# [The task]
Among the entries below, extract exactly the lines that run from the one with "Design Plug and" through the one with "pentru a afișa ilustrațiile albumelor", both ends included.

** Extracted entries follows **

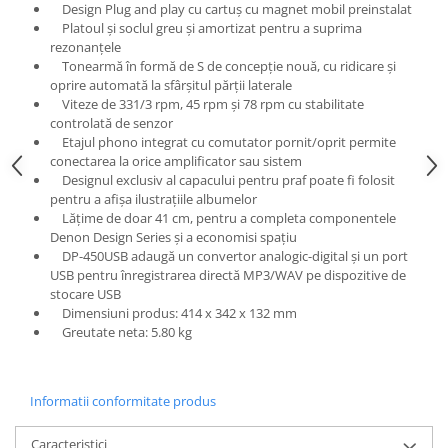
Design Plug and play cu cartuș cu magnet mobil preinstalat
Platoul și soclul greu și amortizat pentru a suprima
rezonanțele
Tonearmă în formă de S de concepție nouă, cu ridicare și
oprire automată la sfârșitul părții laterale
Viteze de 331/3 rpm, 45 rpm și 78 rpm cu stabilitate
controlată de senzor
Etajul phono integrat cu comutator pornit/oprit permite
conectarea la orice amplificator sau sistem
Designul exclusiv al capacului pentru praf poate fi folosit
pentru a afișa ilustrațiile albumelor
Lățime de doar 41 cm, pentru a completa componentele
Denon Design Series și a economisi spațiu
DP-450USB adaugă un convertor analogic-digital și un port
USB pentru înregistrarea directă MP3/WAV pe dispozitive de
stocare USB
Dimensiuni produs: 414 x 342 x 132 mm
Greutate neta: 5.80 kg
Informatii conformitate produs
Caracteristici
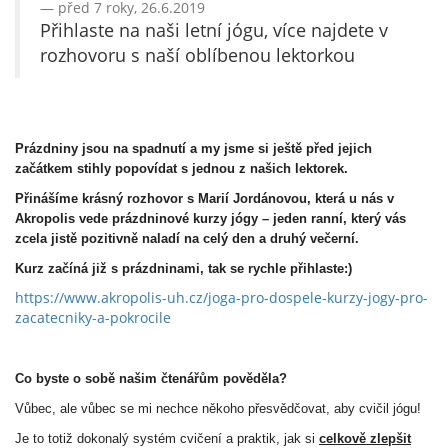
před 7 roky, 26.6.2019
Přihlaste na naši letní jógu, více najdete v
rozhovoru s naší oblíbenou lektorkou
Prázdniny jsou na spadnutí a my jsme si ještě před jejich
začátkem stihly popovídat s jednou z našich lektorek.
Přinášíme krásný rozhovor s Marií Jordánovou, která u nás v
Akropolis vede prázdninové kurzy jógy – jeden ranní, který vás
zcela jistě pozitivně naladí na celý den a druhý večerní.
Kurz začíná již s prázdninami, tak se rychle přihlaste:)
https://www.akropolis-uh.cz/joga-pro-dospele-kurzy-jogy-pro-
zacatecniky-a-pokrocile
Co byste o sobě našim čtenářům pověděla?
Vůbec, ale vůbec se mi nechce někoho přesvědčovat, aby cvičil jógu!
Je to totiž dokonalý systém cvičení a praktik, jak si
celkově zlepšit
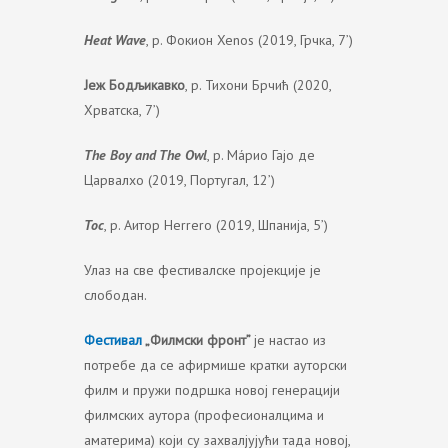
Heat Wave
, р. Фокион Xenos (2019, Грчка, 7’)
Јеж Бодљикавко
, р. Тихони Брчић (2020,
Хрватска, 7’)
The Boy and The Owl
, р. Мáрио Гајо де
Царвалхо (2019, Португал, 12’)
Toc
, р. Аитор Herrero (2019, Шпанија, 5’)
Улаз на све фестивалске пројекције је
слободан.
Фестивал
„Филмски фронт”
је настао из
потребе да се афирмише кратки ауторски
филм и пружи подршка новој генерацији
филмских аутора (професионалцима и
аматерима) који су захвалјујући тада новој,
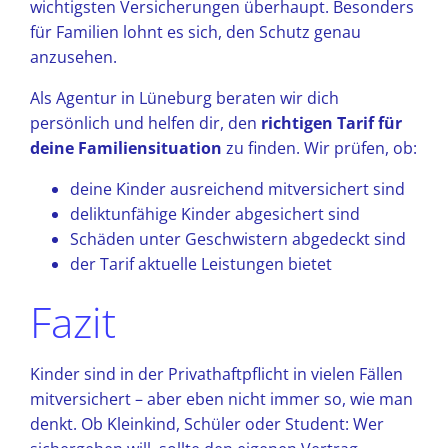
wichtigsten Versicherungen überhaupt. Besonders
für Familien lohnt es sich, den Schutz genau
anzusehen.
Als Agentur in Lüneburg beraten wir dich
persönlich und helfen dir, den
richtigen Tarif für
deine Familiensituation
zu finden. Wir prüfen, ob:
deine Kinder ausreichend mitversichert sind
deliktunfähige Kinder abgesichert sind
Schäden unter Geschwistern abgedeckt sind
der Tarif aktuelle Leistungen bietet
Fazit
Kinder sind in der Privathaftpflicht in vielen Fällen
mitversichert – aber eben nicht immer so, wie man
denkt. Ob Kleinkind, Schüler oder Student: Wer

** End of Extracted entries **
** Extracted entries follows **

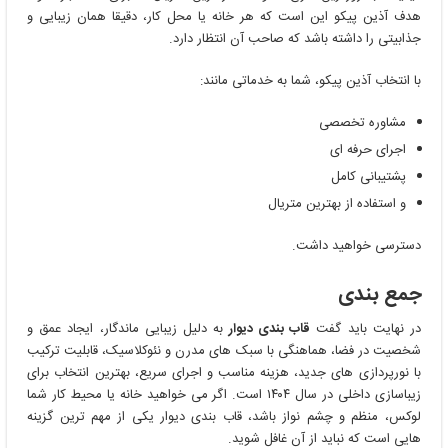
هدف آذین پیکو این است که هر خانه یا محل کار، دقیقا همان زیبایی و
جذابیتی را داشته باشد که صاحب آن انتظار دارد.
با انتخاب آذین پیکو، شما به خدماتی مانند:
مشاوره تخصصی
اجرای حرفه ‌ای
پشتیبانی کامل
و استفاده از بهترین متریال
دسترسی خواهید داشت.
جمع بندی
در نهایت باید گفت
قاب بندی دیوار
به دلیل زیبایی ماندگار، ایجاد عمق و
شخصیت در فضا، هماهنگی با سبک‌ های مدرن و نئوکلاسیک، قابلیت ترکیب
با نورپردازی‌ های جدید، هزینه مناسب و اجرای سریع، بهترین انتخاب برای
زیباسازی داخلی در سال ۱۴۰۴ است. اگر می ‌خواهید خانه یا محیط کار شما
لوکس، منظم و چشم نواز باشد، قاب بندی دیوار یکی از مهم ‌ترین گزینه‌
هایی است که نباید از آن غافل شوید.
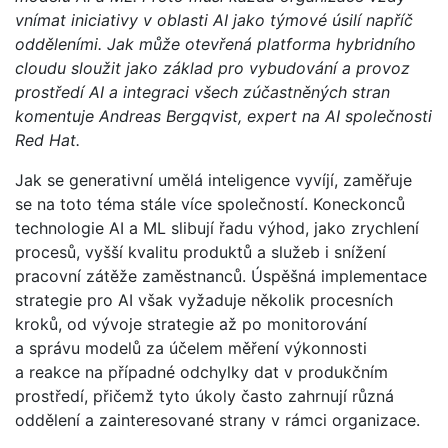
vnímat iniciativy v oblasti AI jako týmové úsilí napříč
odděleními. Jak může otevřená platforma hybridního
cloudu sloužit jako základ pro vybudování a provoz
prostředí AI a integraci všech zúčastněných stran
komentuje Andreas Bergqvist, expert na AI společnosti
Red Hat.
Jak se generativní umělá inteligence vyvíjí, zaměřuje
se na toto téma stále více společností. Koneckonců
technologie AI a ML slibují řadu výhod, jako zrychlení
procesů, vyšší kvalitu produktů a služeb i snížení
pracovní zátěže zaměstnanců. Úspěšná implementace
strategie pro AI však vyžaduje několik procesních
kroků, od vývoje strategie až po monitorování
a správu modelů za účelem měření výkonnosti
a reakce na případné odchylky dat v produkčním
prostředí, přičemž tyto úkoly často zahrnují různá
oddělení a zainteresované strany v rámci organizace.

** End of Extracted entries **
** Extracted entries follows **

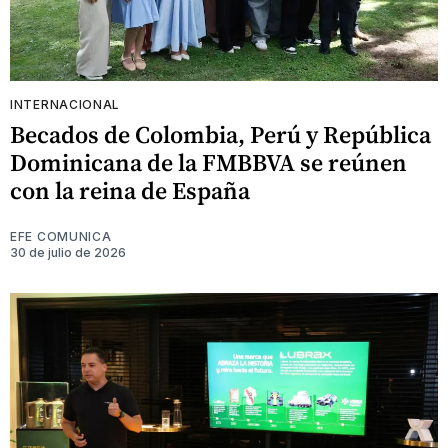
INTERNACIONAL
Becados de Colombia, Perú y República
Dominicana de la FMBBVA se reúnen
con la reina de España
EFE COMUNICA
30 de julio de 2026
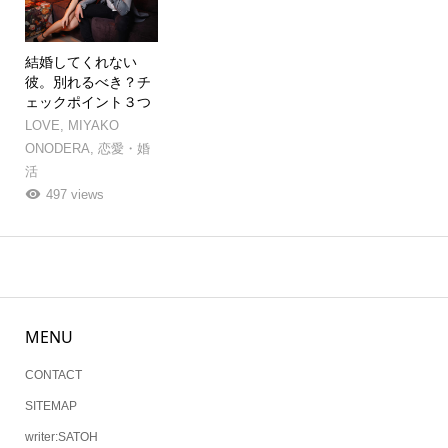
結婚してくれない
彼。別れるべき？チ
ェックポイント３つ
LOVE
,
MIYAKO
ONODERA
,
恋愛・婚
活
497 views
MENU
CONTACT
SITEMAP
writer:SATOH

** End of Extracted entries **

# [Worked solution]
Design Plug and play cu cartuș cu magnet mobil preinstalat
Platoul și soclul greu și amortizat pentru a suprima
rezonanțele
Tonearmă în formă de S de concepție nouă, cu ridicare și
oprire automată la sfârșitul părții laterale
Viteze de 331/3 rpm, 45 rpm și 78 rpm cu stabilitate
controlată de senzor
Etajul phono integrat cu comutator pornit/oprit permite
conectarea la orice amplificator sau sistem
Designul exclusiv al capacului pentru praf poate fi folosit
pentru a afișa ilustrațiile albumelor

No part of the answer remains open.